» Work instruction:
Each line of the listing, apart from the pictures, is to be printed exactly.
● ● ● ● ● ● ●
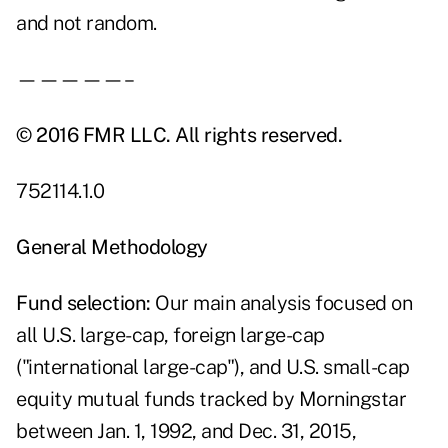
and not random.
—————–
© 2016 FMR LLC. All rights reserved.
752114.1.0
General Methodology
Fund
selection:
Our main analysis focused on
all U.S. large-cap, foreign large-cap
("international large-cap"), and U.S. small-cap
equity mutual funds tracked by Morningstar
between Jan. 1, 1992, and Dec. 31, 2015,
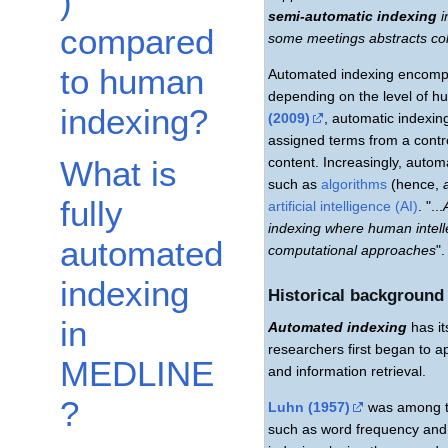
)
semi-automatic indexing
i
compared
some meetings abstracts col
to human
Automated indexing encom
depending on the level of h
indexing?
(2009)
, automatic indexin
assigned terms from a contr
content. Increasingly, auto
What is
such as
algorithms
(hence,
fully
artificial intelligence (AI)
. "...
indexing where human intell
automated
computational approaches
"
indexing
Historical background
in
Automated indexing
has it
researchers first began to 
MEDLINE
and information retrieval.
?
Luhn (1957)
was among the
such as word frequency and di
● ● ● ● ● ● ●
» Exercise response:
and not random.
—————–
© 2016 FMR LLC. All rights reserved.
752114.1.0
General Methodology
Fund
selection:
Our main analysis focused on
all U.S. large-cap, foreign large-cap
("international large-cap"), and U.S. small-cap
equity mutual funds tracked by Morningstar
between Jan. 1, 1992, and Dec. 31, 2015,
)
semi-automatic indexing
i
compared
some meetings abstracts col
to human
Automated indexing encom
depending on the level of h
indexing?
(2009)
, automatic indexin
assigned terms from a contr
content. Increasingly, auto
What is
such as
algorithms
(hence,
fully
artificial intelligence (AI)
. "...
indexing where human intell
automated
computational approaches
"
indexing
Historical background
in
Automated indexing
has it
researchers first began to 
MEDLINE
and information retrieval.
?
Luhn (1957)
was among the
such as word frequency and di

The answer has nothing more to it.